Une pensée aussi pour Nathalie Kosciusko-Morizet, écrasée par les très vieux barons de la droite grasse et bourgeoise parisienne, dans sa course à la mairie de Paris, pour Ségolène Royal, empêchée par son ex, vexé comme un poux, pour Valérie Pécresse et Anne Hidalgo dont on conteste toujours et encore les compétences. Il n’est pas besoin d’être une femme politique pour comprendre ce que cela signifie. Nous avons toutes travaillé avec et pour des hommes qui n’avaient pas le centième de nos talents. On s’en rend compte tout de suite mais il est quasiment impossible de gagner la bataille car la solidarité masculine a son ancienneté et en tire sa force. On tourne en rond.

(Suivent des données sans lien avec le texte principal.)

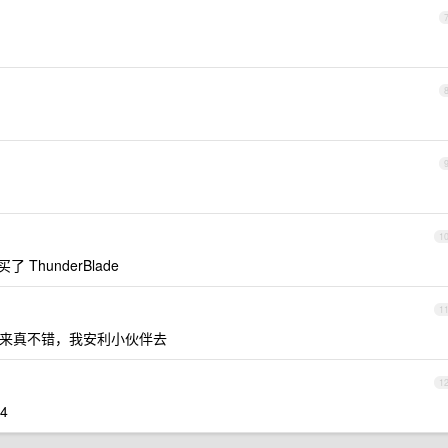
1
 ThunderBlade
1
来真不错，我安利小伙伴去
1
4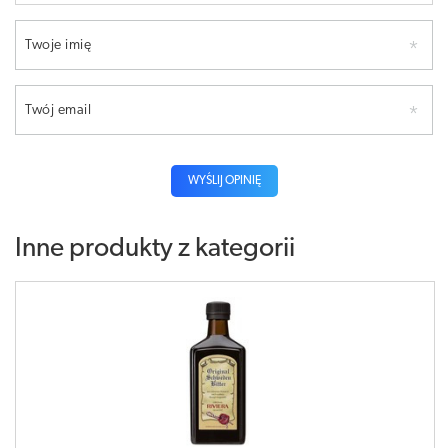
Twoje imię
Twój email
WYŚLIJ OPINIĘ
Inne produkty z kategorii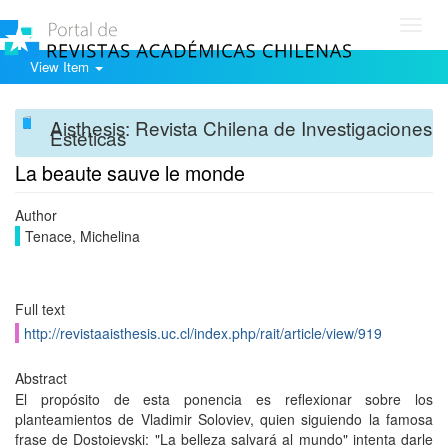
Toggl
navig
View Item
Aisthesis: Revista Chilena de Investigaciones
Estéticas
La beaute sauve le monde
Author
Tenace, Michelina
Full text
http://revistaaisthesis.uc.cl/index.php/rait/article/view/919
Abstract
El propósito de esta ponencia es reflexionar sobre los
planteamientos de Vladimir Soloviev, quien siguiendo la famosa
frase de Dostoievski: "La belleza salvará al mundo" intenta darle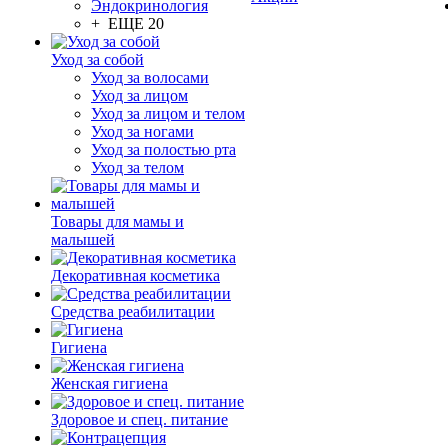
Эндокринология
+ ЕЩЕ 20
Уход за собой
Уход за волосами
Уход за лицом
Уход за лицом и телом
Уход за ногами
Уход за полостью рта
Уход за телом
Товары для мамы и
малышей
Декоративная косметика
Средства реабилитации
Гигиена
Женская гигиена
Здоровое и спец. питание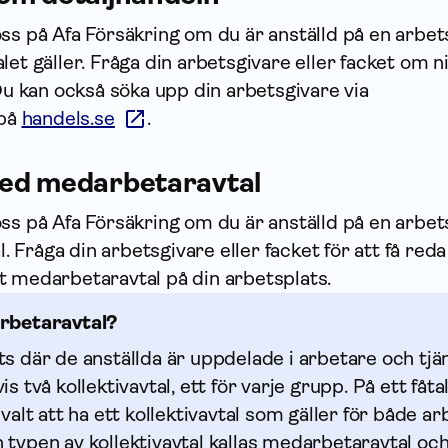
ss på Afa För­säkring om du är anställd på en arbet
let gäller. Fråga din arbetsgivare eller facket om n
 Du kan också söka upp din arbetsgivare via
 på
handels.se
.
ed medarbetaravtal
ss på Afa För­säkring om du är anställd på en arbet
Fråga din arbetsgivare eller facket för att få reda
t medarbetaravtal på din arbetsplats.
rbetaravtal?
ts där de anställda är uppdelade i arbetare och tj
s två kollektiv­avtal, ett för varje grupp. På ett fåta
 valt att ha ett kollektiv­avtal som gäller för både a
typen av kollektiv­avtal kallas medarbetaravtal och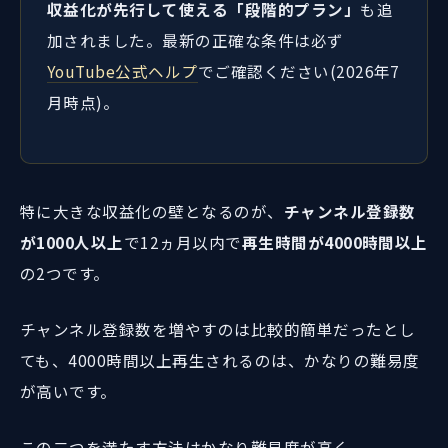
収益化が先行して使える「段階的プラン」
も追
加されました。最新の正確な条件は必ず
YouTube公式ヘルプ
でご確認ください(2026年7
月時点)。
特に大きな収益化の壁となるのが、
チャンネル登録数
が1000人以上
で12ヵ月以内で
再生時間が4000時間以上
の2つです。
チャンネル登録数を増やすのは比較的簡単だったとし
ても、4000時間以上再生されるのは、かなりの難易度
が高いです。
この二つを満たす方法はかなり難易度が高く、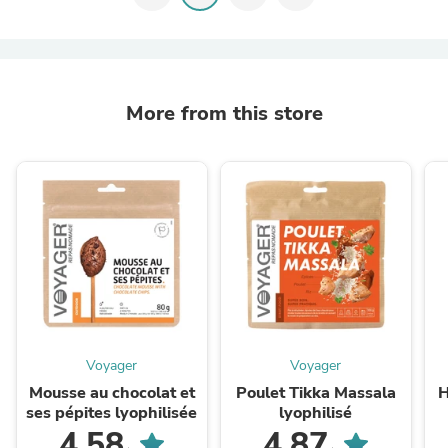
More from this store
Voyager
Voyager
Mousse au chocolat et
Poulet Tikka Massala
H
ses pépites lyophilisée
lyophilisé
4.58
4.87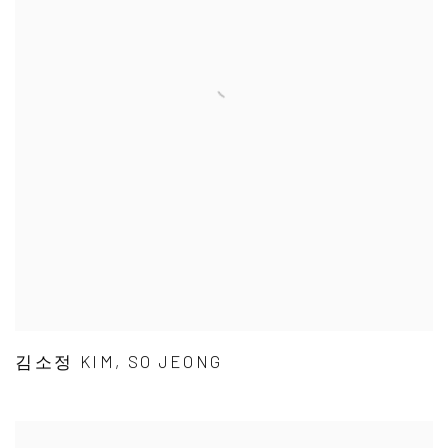
김소정 KIM, SO JEONG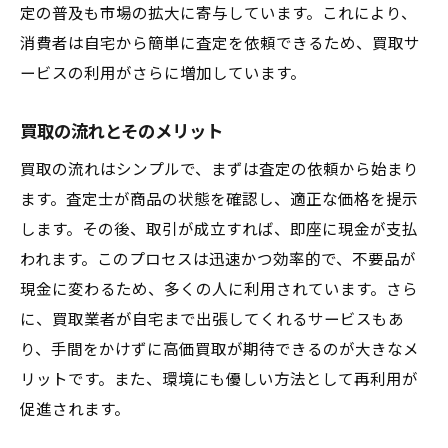
定の普及も市場の拡大に寄与しています。これにより、
広島県呉市広大広で高価買取を実現するための
消費者は自宅から簡単に査定を依頼できるため、買取サ
ステップバイステップガイド
ービスの利用がさらに増加しています。
買取の基本的な流れ
高価買取のための事前準備
買取の流れとそのメリット
正確な査定を受けるためのポイント
買取の流れはシンプルで、まずは査定の依頼から始まり
買取業者とのコミュニケーション術
ます。査定士が商品の状態を確認し、適正な価格を提示
広島県呉市広大広での買取契約の注意点
します。その後、取引が成立すれば、即座に現金が支払
われます。このプロセスは迅速かつ効率的で、不要品が
買取後のフォローアップ方法
現金に変わるため、多くの人に利用されています。さら
地域特有の市場動向を知る広島県呉市広大広で
に、買取業者が自宅まで出張してくれるサービスもあ
買取を成功させる方法
り、手間をかけずに高価買取が期待できるのが大きなメ
広島県呉市広大広の経済背景と買取市場
リットです。また、環境にも優しい方法として再利用が
地域住民のニーズを把握する
促進されます。
季節ごとの買取動向を知る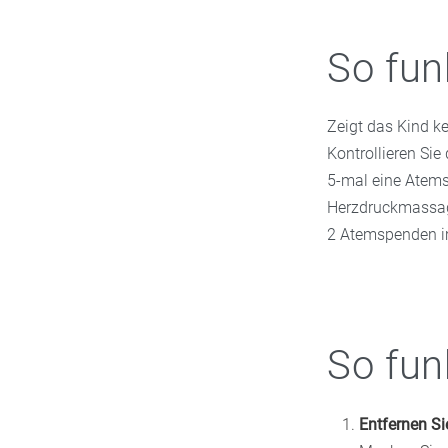
So fun
Zeigt das Kind ke
Kontrollieren Sie
5-mal eine Atems
Herzdruckmassage
2 Atemspenden im
So fun
Entfernen Si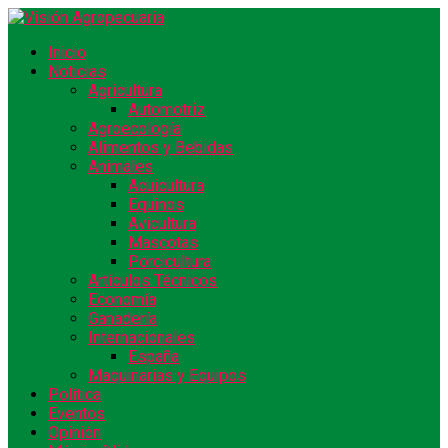
Inicio
Noticias
Agricultura
Automotriz
Agroecología
Alimentos y Bebidas
Animales
Acuicultura
Equinos
Avicultura
Mascotas
Porcicultura
Artículos Técnicos
Economía
Ganadería
Internacionales
España
Maquinarias y Equipos
Política
Eventos
Opinión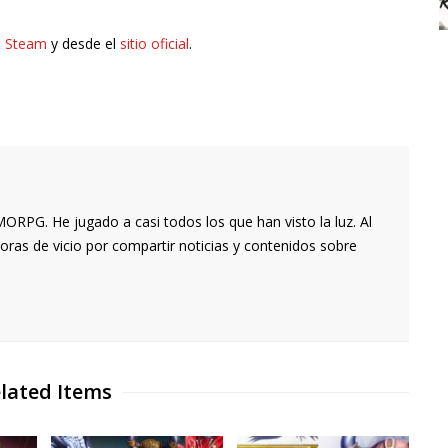
e
Steam
y desde el
sitio oficial
.
RPG. He jugado a casi todos los que han visto la luz. Al
oras de vicio por compartir noticias y contenidos sobre
lated Items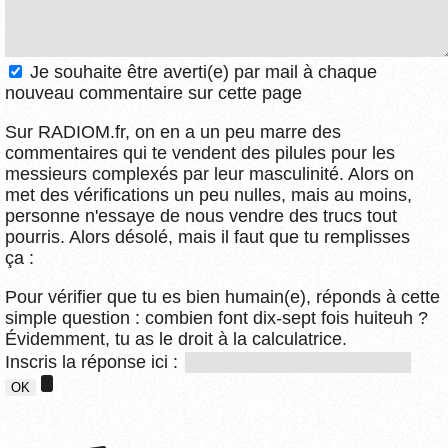
Je souhaite être averti(e) par mail à chaque
nouveau commentaire sur cette page
Sur RADIOM.fr, on en a un peu marre des
commentaires qui te vendent des pilules pour les
messieurs complexés par leur masculinité. Alors on
met des vérifications un peu nulles, mais au moins,
personne n'essaye de nous vendre des trucs tout
pourris. Alors désolé, mais il faut que tu remplisses
ça :
Pour vérifier que tu es bien humain(e), réponds à cette
simple question : combien font dix-sept fois huiteuh ?
Évidemment, tu as le droit à la calculatrice.
Inscris la réponse ici :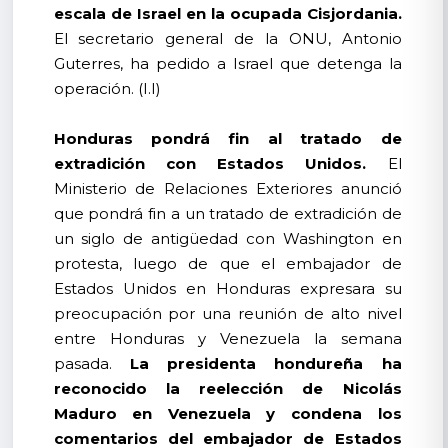
escala de Israel en la ocupada Cisjordania.
El secretario general de la ONU, Antonio
Guterres, ha pedido a Israel que detenga la
operación. (I.I)
Honduras pondrá fin al tratado de
extradición con Estados Unidos.
El
Ministerio de Relaciones Exteriores anunció
que pondrá fin a un tratado de extradición de
un siglo de antigüedad con Washington en
protesta, luego de que el embajador de
Estados Unidos en Honduras expresara su
preocupación por una reunión de alto nivel
entre Honduras y Venezuela la semana
pasada.
La presidenta hondureña ha
reconocido la reelección de Nicolás
Maduro en Venezuela y condena los
comentarios del embajador de Estados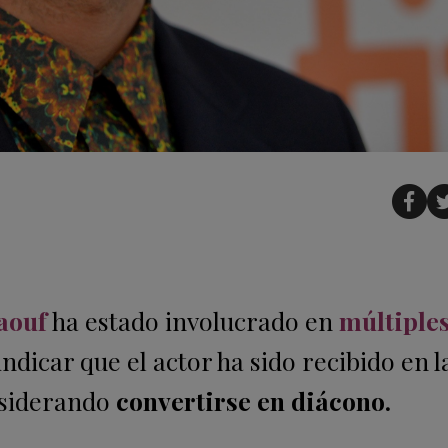
aouf
ha estado involucrado en
múltiple
indicar que el actor ha sido recibido en l
onsiderando
convertirse en diácono.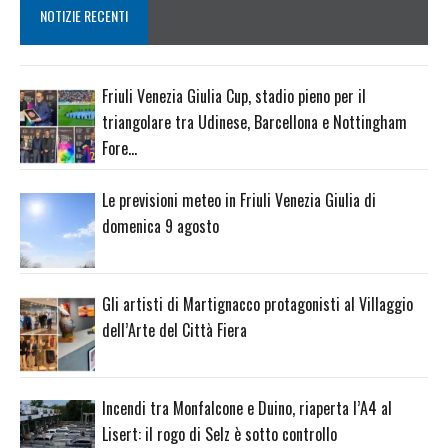
NOTIZIE RECENTI
Friuli Venezia Giulia Cup, stadio pieno per il
triangolare tra Udinese, Barcellona e Nottingham
Fore…
Le previsioni meteo in Friuli Venezia Giulia di
domenica 9 agosto
Gli artisti di Martignacco protagonisti al Villaggio
dell’Arte del Città Fiera
Incendi tra Monfalcone e Duino, riaperta l’A4 al
Lisert: il rogo di Selz è sotto controllo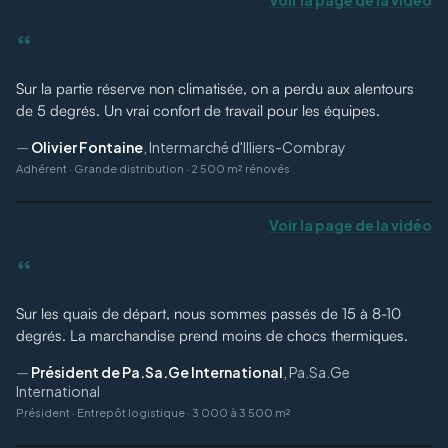
“
Sur la partie réserve non climatisée, on a perdu aux alentours
de 5 degrés. Un vrai confort de travail pour les équipes.
—
Olivier Fontaine
,
Intermarché d'Illiers-Combray
Adhérent
·
Grande distribution · 2 500 m² rénovés
Voir la page de la vidéo
“
Sur les quais de départ, nous sommes passés de 15 à 8-10
degrés. La marchandise prend moins de chocs thermiques.
—
Président de Pa.Sa.Ge International
,
Pa.Sa.Ge
International
Président
·
Entrepôt logistique · 3 000 à 3 500 m²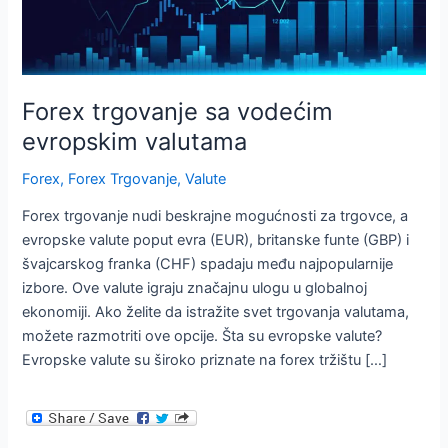
Forex trgovanje sa vodećim
evropskim valutama
Forex
,
Forex Trgovanje
,
Valute
Forex trgovanje nudi beskrajne mogućnosti za trgovce, a
evropske valute poput evra (EUR), britanske funte (GBP) i
švajcarskog franka (CHF) spadaju među najpopularnije
izbore. Ove valute igraju značajnu ulogu u globalnoj
ekonomiji. Ako želite da istražite svet trgovanja valutama,
možete razmotriti ove opcije. Šta su evropske valute?
Evropske valute su široko priznate na forex tržištu […]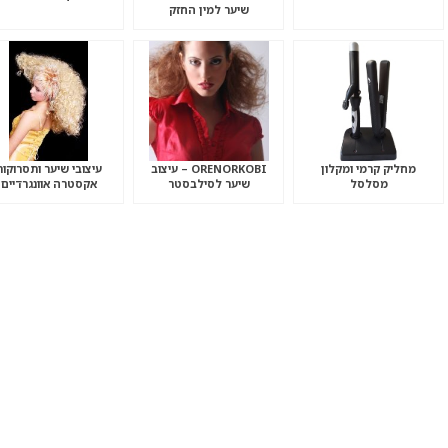
שיער למין החזק
מחליק קרמי ומקלון
ORENORKOBI – עיצוב
עיצובי שיער ותסרוקות
מסלסל
שיער לסילבסטר
אקסטרה אוונגרדיים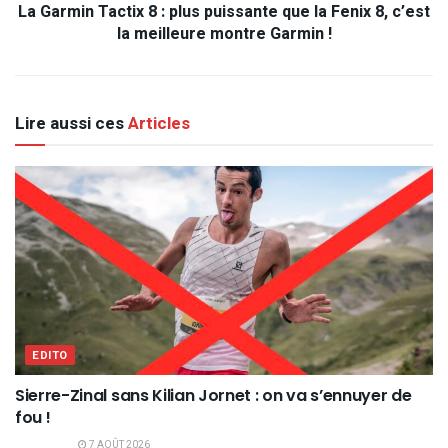
La Garmin Tactix 8 : plus puissante que la Fenix 8, c’est
la meilleure montre Garmin !
Lire aussi ces
Articles
EDITO
Sierre-Zinal sans Kilian Jornet : on va s’ennuyer de
fou !
7 AOÛT 2026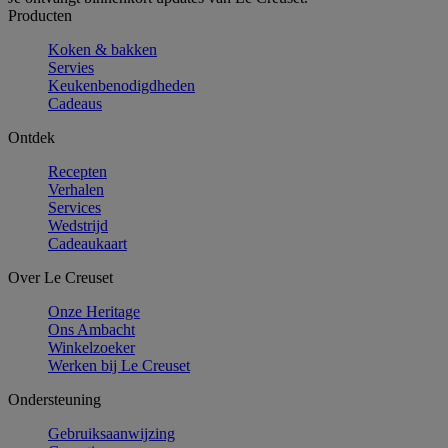
Producten
Koken & bakken
Servies
Keukenbenodigdheden
Cadeaus
Ontdek
Recepten
Verhalen
Services
Wedstrijd
Cadeaukaart
Over Le Creuset
Onze Heritage
Ons Ambacht
Winkelzoeker
Werken bij Le Creuset
Ondersteuning
Gebruiksaanwijzing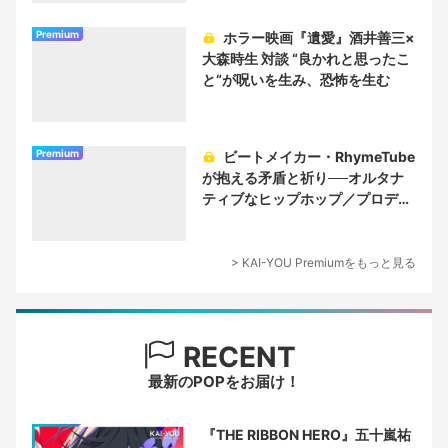
Premium
ホラー映画『遺愛』酒井善三×
大森時生 対談 “良かれと思ったこ
と“が呪いを生み、恐怖を生む
Premium
ビートメイカー・RhymeTube
が抱える矛盾と祈り──オルタナ
ティブなヒップホップ／プロデュ
ーサー論
> KAI-YOU Premiumをもっと見る
RECENT
最新のPOPをお届け！
『THE RIBBON HERO』五十嵐祐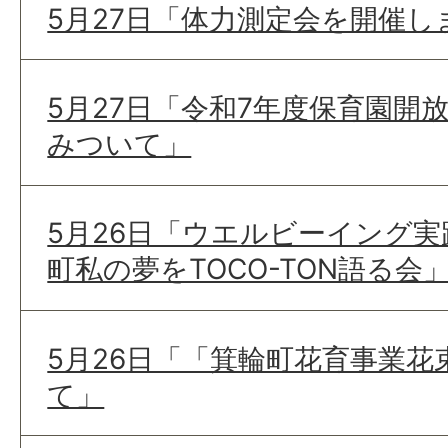
5月27日「体力測定会を開催し
5月27日「令和7年度保育園開
みついて」
5月26日「ウエルビーイング
町私の夢をTOCO-TON語る
5月26日「「箕輪町花育事業花
て」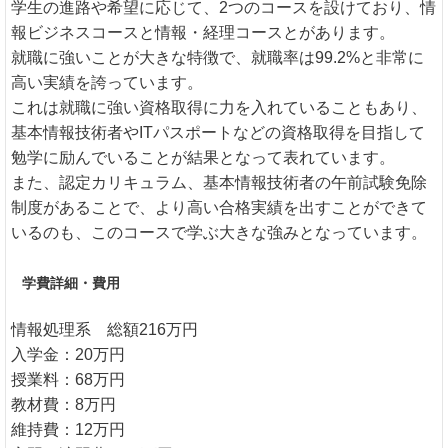
学生の進路や希望に応じて、2つのコースを設けており、情
報ビジネスコースと情報・経理コースとがあります。
就職に強いことが大きな特徴で、就職率は99.2%と非常に
高い実績を誇っています。
これは就職に強い資格取得に力を入れていることもあり、
基本情報技術者やITパスポートなどの資格取得を目指して
勉学に励んでいることが結果となって表れています。
また、認定カリキュラム、基本情報技術者の午前試験免除
制度があることで、より高い合格実績を出すことができて
いるのも、このコースで学ぶ大きな強みとなっています。
学費詳細・費用
情報処理系 総額216万円
入学金：20万円
授業料：68万円
教材費：8万円
維持費：12万円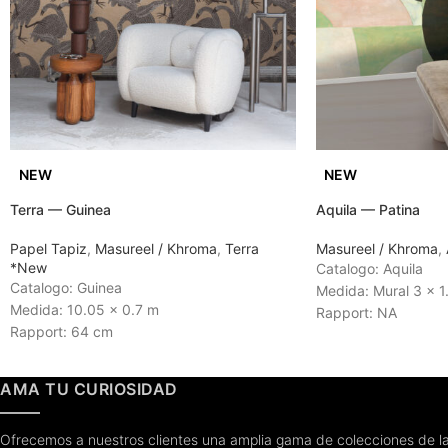
NEW
NEW
Terra — Guinea
Aquila — Patina
Papel Tapiz
,
Masureel / Khroma
,
Terra
Masureel / Khroma
,
*New
Catalogo: Aquila
Catalogo: Guinea
Medida: Mural 3 x 1
Medida: 10.05 x 0.7 m
Rapport: NA
Rapport: 64 cm
Tiempo de Entrega:
Tiempo de Entrega: 3 a 4 semanas
AMA TU CURIOSIDAD
Ofrecemos a nuestros clientes una amplia gama de colecciones de la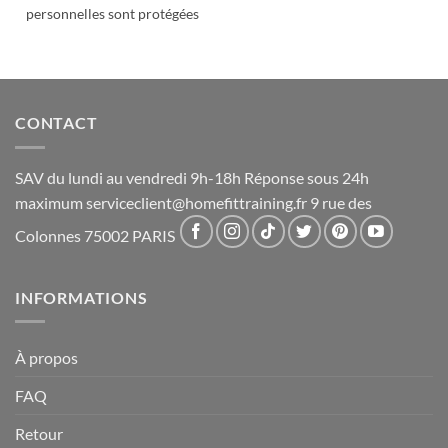
personnelles sont protégées
CONTACT
SAV du lundi au vendredi 9h-18h Réponse sous 24h
maximum
serviceclient@homefittraining.fr
9 rue des
Colonnes 75002 PARIS
INFORMATIONS
À propos
FAQ
Retour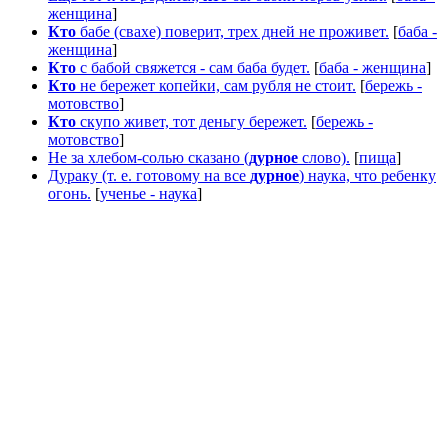
женщина
]
Кто
бабе (свахе) поверит, трех дней не проживет.
[
баба -
женщина
]
Кто
с бабой свяжется - сам баба будет.
[
баба - женщина
]
Кто
не бережет копейки, сам рубля не стоит.
[
бережь -
мотовство
]
Кто
скупо живет, тот деньгу бережет.
[
бережь -
мотовство
]
Не за хлебом-солью сказано (
дурное
слово).
[
пища
]
Дураку (т. е. готовому на все
дурное
) наука, что ребенку
огонь.
[
ученье - наука
]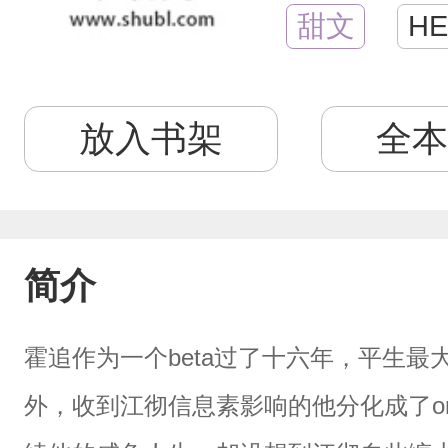
甜文
HE
放入书架
全本
简介
霍追作为一个beta过了十六年，平生
外，收到江彻信息素影响的他分化成了o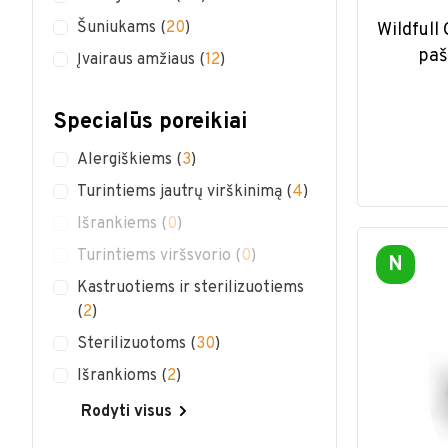
Šuniukams
(
20
)
Wildfull
paš
Įvairaus amžiaus
(
12
)
Specialūs poreikiai
Alergiškiems
(
3
)
Turintiems jautrų virškinimą
(
4
)
Išrankiems
(
0
)
Turintiems viršsvorio
(
0
)
N
Kastruotiems ir sterilizuotiems
(
2
)
Sterilizuotoms
(
30
)
Išrankioms
(
2
)
Rodyti visus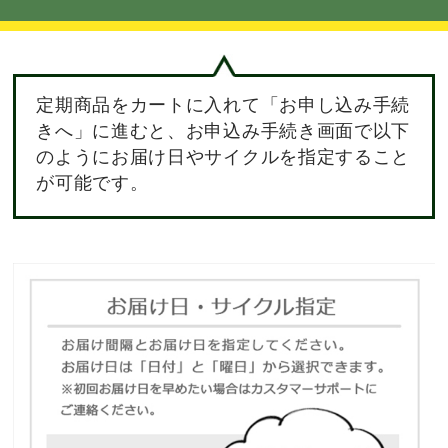
定期商品をカートに入れて「お申し込み手続
きへ」に進むと、お申込み手続き画面で以下
のようにお届け日やサイクルを指定すること
が可能です。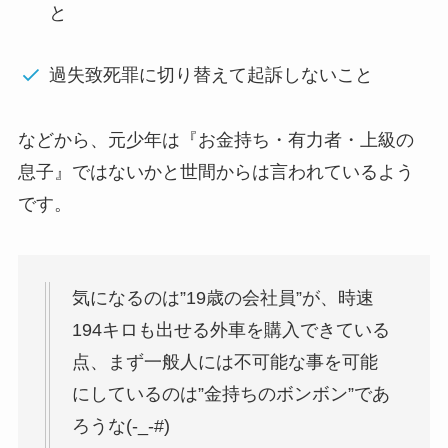
と
過失致死罪に切り替えて起訴しないこと
などから、元少年は『お金持ち・有力者・上級の
息子』ではないかと世間からは言われているよう
です。
気になるのは”19歳の会社員”が、時速
194キロも出せる外車を購入できている
点、まず一般人には不可能な事を可能
にしているのは”金持ちのボンボン”であ
ろうな(-_-#)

Il serait malhonnête de ne pas admettre que les partis des Verts ou des Insoumis ne mettent pas en avant des femmes mais il y a toujours cette suspicion d’un vernis, d’une distribution de façade, d’une hypocrisie. À la prochaine crise, comme pour les Révolutions, elles seront à nouveau renvoyées dans leur foyer.
Pourquoi dans notre société française qui regorge de femmes nettement plus qualifiées et diplômées que les hommes depuis des décennies, se retrouvent-elles toujours aux emplois les moins bien rémunérés, avec un patrimoine bien moins important que ces messieurs ?

Pendant ce temps, un homme latin, le Premier ministre espagnol Pedro Sánchez, à la tribune de l’Organisation des Nations Unies, lors du Sommet sur le futur, à la fin du mois de septembre, a tenu un discours féministe et, à la différence de nos prévisibles hommes et femmes politiques français, considère que l’immigration est une chance pour la société espagnole.
Pendant ce temps, Lucile Peytavin, historienne, dans son livre Le coût de la virilité, tente d’estimer le coût financier – entre autres – des comportement asociaux des hommes pour la société française. Nous y reviendrons prochainement.